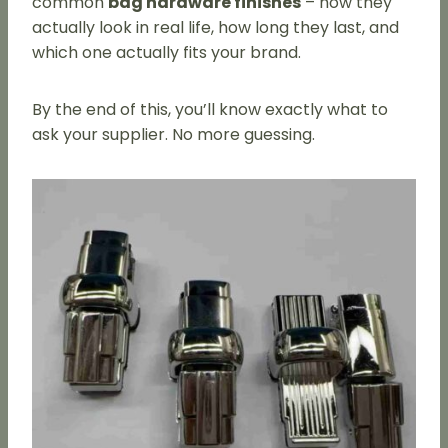
common
bag hardware finishes
– how they
actually look in real life, how long they last, and
which one actually fits your brand.
By the end of this, you’ll know exactly what to
ask your supplier. No more guessing.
---
WORK REQUIRED:
Search the listing for the word "your" and return each line that holds it.

RESPONSE TO THIS TASK:
which one actually fits your brand.
ask your supplier. No more guessing.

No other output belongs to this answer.